YOUR ASSIGNMENT:
Skip all pictures. Write out the data below from its first line through the line that contains "wie de mens".

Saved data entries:
"""

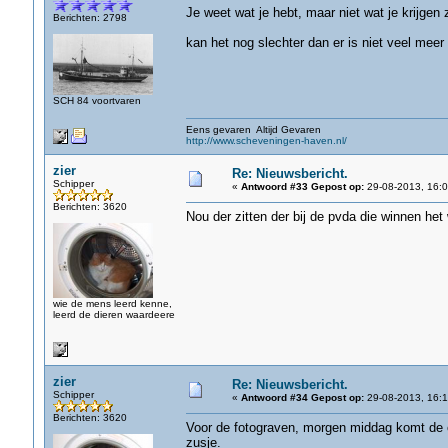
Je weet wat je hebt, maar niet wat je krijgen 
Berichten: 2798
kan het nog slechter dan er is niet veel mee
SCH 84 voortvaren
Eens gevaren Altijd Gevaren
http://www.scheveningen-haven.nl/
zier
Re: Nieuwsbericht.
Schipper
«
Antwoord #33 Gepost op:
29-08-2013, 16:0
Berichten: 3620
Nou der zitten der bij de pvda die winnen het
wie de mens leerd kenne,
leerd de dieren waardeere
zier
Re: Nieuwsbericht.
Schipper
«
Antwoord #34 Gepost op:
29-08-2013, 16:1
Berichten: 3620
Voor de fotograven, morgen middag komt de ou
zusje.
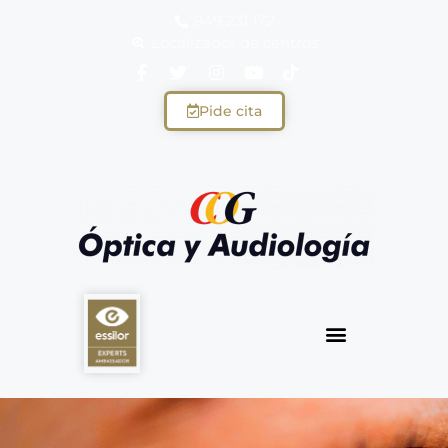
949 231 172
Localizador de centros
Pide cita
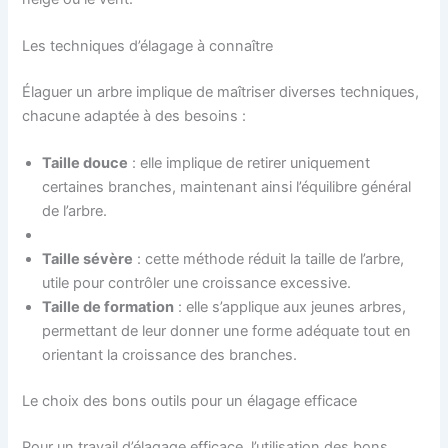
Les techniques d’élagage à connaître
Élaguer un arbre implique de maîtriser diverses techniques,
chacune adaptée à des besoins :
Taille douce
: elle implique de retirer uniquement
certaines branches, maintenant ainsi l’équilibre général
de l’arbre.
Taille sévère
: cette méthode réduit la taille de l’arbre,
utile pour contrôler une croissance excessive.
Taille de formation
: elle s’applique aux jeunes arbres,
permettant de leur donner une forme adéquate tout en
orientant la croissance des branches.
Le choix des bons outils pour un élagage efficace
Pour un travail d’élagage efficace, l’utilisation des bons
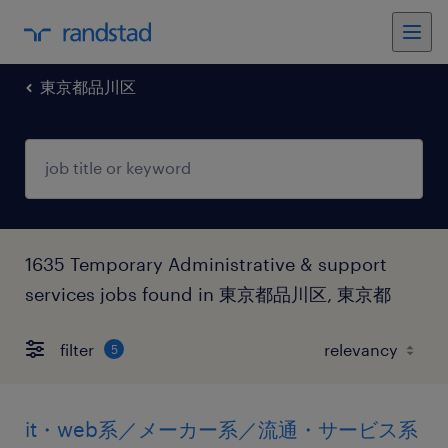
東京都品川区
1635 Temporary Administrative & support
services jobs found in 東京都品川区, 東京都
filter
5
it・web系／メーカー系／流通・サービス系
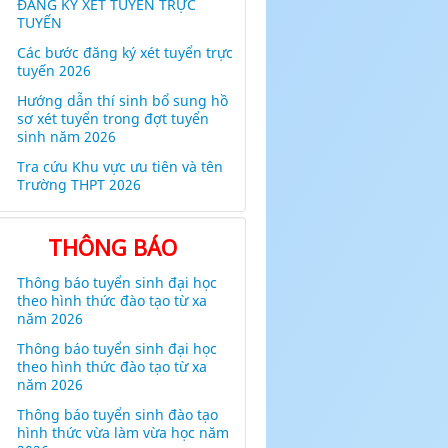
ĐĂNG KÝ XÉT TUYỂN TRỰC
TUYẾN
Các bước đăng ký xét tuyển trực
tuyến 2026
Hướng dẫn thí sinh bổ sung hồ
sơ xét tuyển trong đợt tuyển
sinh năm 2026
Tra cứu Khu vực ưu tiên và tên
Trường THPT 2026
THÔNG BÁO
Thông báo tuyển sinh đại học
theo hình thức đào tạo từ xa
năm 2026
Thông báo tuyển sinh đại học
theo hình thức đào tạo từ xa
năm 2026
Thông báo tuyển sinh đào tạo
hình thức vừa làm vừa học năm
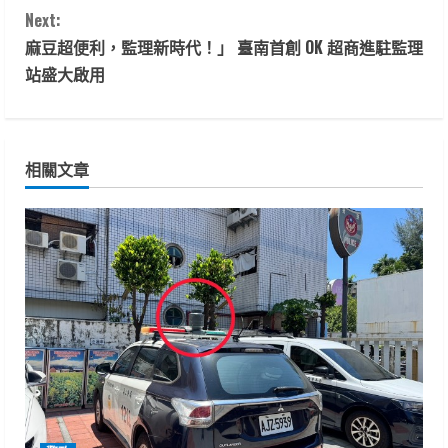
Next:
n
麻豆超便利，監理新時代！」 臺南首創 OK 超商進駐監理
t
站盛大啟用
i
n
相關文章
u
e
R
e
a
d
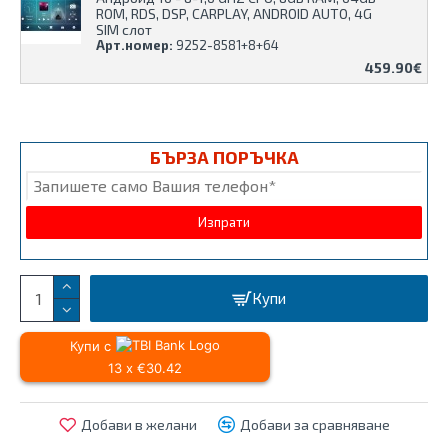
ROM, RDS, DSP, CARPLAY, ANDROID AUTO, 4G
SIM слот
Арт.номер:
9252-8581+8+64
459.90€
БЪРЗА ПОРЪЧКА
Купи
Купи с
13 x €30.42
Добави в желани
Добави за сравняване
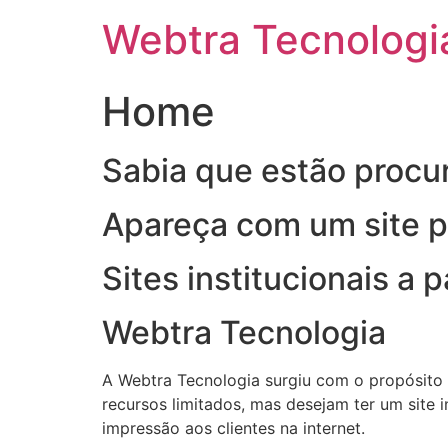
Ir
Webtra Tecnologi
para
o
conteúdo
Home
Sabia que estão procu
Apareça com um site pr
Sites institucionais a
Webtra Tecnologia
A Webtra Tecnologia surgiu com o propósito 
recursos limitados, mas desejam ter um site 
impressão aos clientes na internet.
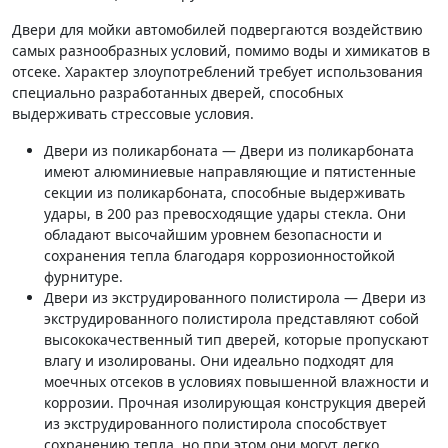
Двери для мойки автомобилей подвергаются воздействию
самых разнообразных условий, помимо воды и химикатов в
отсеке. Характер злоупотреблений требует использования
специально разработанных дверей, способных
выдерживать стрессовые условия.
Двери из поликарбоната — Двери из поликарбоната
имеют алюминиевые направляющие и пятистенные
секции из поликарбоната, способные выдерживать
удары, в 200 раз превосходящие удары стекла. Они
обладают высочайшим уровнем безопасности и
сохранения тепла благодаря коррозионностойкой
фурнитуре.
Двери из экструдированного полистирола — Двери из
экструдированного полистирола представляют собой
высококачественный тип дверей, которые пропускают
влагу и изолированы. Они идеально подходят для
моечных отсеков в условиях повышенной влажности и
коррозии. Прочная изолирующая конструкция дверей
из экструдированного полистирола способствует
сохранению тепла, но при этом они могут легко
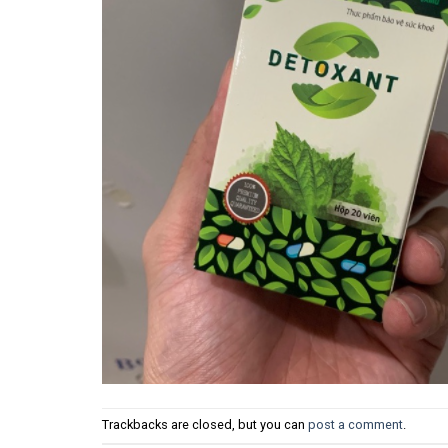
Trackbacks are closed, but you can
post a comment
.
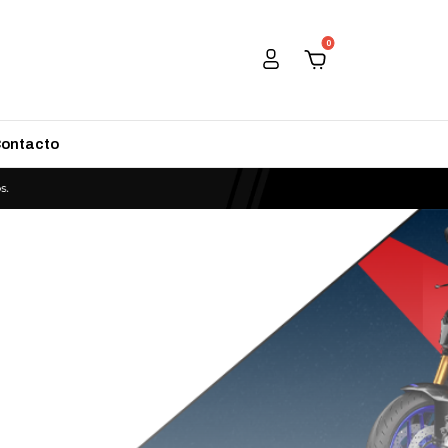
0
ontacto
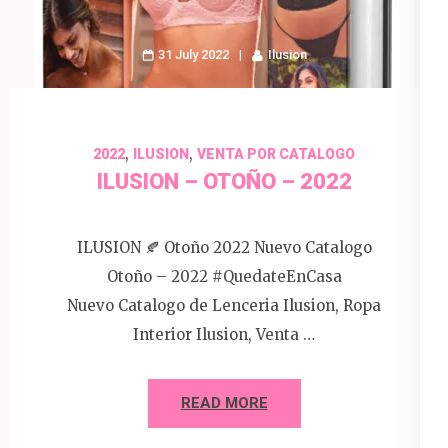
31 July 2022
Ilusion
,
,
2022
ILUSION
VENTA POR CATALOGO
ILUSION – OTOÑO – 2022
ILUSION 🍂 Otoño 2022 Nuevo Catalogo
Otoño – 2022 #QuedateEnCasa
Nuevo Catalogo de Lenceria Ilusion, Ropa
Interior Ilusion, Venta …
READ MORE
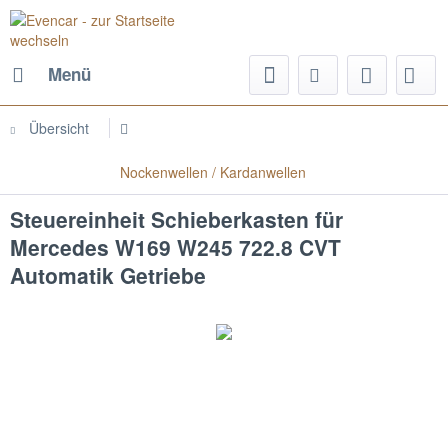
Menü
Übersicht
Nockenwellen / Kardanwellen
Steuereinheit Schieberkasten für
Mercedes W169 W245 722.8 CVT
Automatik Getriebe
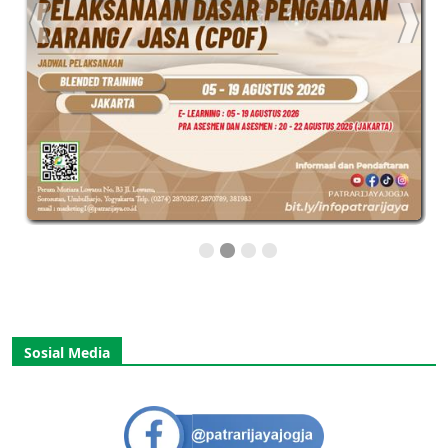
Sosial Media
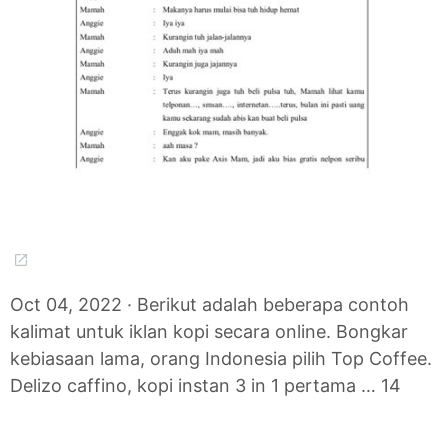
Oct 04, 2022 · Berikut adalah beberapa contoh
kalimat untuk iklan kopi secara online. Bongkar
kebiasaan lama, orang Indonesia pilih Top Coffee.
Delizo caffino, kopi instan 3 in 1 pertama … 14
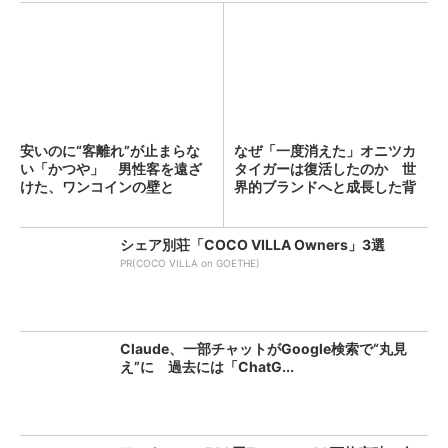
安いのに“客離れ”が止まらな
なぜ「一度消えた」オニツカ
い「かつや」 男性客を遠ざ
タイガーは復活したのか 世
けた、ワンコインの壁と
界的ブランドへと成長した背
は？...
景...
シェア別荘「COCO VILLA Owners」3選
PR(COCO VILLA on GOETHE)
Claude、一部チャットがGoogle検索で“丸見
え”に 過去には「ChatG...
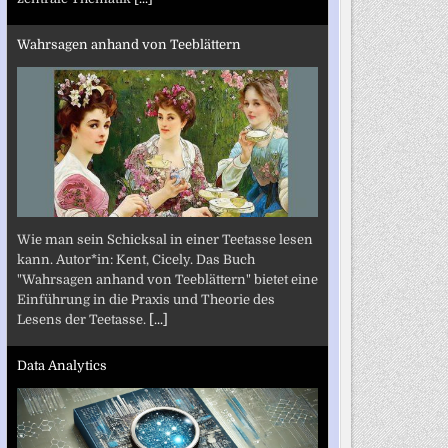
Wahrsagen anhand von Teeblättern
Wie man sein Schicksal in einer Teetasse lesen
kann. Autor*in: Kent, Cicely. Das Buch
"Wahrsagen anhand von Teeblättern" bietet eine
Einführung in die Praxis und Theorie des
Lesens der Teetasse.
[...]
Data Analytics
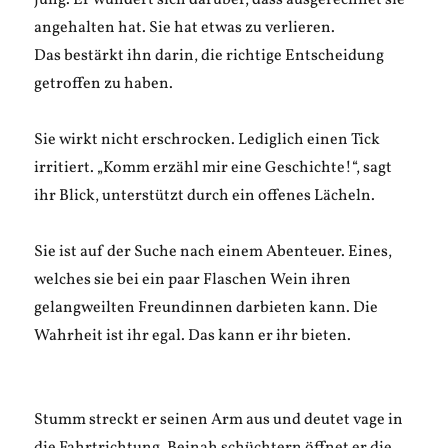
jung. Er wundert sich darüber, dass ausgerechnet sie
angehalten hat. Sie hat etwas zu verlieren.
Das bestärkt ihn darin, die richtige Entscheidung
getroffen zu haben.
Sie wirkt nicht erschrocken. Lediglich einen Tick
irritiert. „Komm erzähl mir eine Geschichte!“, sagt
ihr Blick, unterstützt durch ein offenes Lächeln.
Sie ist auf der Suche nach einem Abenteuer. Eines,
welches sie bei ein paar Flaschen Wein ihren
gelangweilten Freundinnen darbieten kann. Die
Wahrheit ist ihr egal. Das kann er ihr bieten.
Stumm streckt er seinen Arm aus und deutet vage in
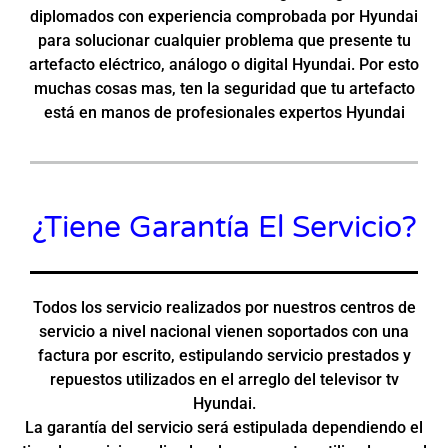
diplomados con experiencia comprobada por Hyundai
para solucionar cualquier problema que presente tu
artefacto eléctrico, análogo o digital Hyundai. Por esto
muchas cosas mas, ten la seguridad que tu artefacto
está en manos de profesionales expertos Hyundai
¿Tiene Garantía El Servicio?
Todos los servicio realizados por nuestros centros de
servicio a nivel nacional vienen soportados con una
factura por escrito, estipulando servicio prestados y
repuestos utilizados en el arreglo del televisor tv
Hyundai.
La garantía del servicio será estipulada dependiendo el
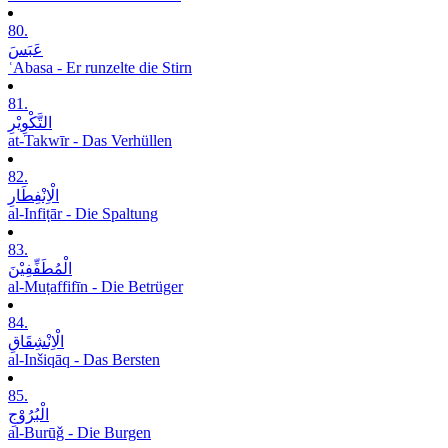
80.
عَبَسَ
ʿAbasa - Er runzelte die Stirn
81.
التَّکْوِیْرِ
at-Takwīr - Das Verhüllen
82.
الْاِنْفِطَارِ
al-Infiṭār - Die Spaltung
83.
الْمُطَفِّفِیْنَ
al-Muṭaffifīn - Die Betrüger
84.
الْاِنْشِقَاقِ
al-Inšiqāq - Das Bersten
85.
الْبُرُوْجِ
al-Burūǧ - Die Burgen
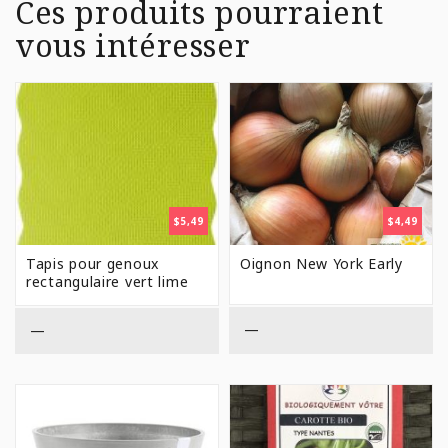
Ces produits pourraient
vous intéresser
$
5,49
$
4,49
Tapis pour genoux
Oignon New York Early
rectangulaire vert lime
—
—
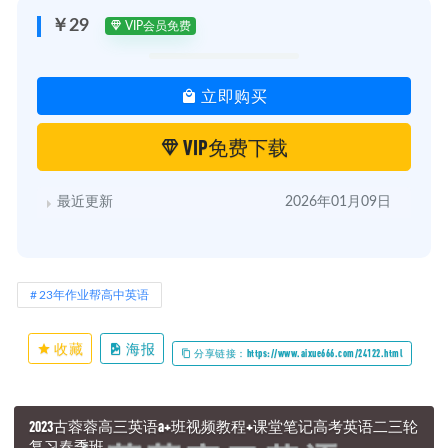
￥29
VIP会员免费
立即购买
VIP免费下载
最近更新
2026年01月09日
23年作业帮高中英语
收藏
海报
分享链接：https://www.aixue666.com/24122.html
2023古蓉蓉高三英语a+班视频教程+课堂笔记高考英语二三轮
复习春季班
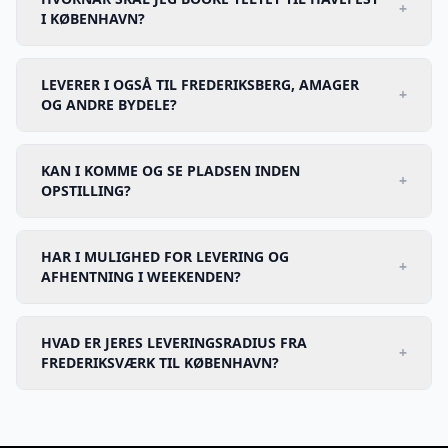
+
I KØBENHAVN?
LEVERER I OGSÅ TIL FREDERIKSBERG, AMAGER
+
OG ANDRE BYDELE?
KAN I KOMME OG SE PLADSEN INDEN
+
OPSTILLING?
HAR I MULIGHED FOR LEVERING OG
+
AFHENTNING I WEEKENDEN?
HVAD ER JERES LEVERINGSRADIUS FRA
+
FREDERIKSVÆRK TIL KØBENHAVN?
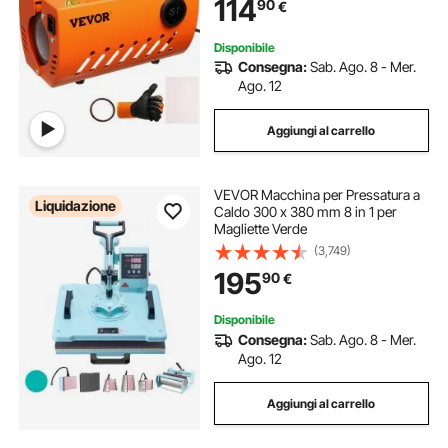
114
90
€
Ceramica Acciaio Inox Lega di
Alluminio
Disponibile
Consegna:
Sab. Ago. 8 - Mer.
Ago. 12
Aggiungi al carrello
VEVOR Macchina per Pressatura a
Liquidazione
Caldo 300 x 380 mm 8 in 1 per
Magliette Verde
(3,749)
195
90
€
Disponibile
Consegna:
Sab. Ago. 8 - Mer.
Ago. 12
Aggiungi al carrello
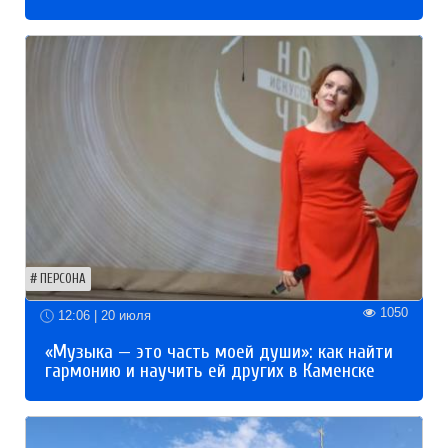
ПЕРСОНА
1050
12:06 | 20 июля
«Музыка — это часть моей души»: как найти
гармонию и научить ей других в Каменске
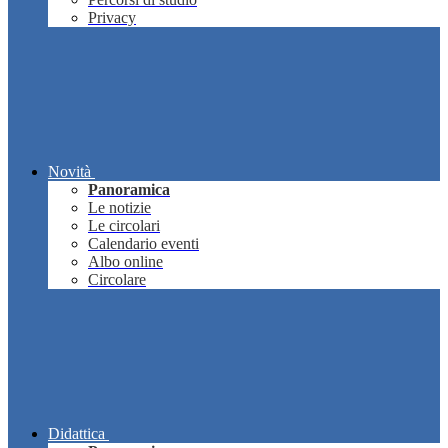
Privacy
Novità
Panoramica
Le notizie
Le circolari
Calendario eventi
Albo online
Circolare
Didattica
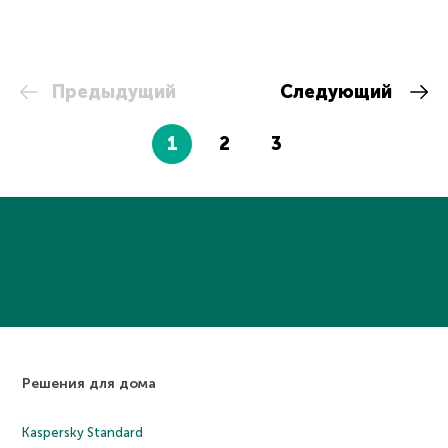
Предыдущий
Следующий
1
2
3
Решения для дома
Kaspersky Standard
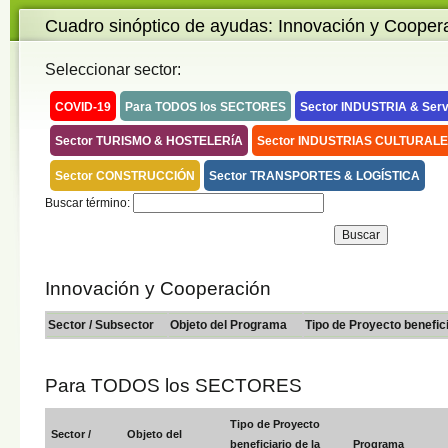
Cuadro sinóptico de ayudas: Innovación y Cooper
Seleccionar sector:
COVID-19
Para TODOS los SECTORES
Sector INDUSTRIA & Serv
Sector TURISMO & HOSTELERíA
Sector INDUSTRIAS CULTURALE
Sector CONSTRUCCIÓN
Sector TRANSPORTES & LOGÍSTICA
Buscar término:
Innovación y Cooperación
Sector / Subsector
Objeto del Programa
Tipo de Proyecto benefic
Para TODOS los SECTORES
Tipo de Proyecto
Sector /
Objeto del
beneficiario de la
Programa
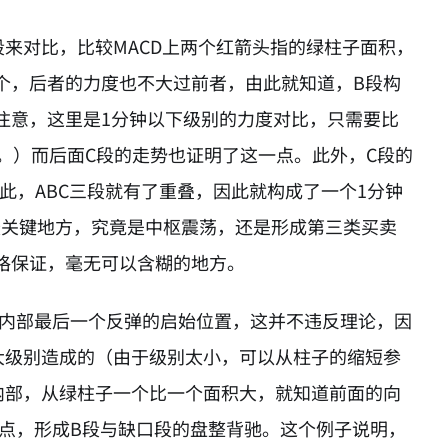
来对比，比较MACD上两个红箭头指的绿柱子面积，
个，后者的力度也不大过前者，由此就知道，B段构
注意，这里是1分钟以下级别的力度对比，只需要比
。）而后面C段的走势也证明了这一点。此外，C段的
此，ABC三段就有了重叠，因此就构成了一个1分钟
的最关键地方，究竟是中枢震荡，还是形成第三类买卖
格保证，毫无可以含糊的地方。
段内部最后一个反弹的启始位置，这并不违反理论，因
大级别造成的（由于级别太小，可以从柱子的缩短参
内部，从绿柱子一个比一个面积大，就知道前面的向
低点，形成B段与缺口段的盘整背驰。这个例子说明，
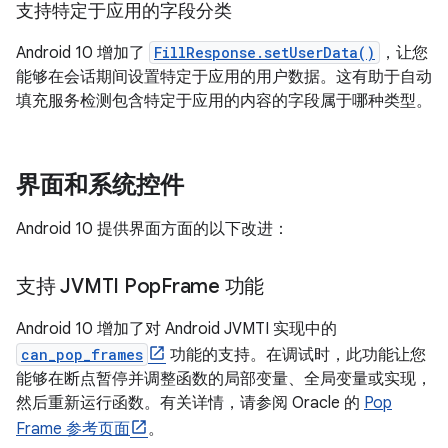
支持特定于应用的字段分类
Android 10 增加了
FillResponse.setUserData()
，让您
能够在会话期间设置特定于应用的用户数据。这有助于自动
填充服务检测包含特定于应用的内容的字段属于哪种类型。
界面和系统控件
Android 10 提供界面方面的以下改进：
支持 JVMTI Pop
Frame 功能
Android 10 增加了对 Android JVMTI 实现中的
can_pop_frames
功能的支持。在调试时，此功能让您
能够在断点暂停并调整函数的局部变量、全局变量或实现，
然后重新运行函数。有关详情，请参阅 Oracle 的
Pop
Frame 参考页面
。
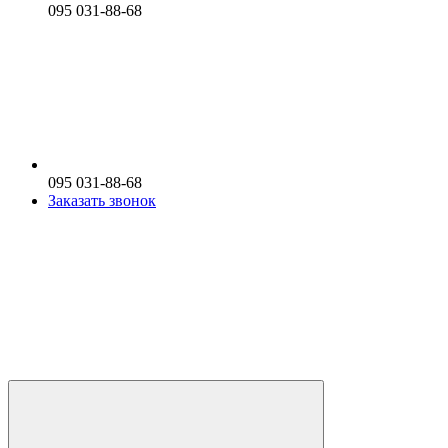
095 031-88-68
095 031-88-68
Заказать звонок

"""

RESULT FOR THIS TASK:
Je weet wat je hebt, maar niet wat je krijgen 
Berichten: 2798
kan het nog slechter dan er is niet veel mee
SCH 84 voortvaren
Eens gevaren Altijd Gevaren
http://www.scheveningen-haven.nl/
zier
Re: Nieuwsbericht.
Schipper
«
Antwoord #33 Gepost op:
29-08-2013, 16:0
Berichten: 3620
Nou der zitten der bij de pvda die winnen het
wie de mens leerd kenne,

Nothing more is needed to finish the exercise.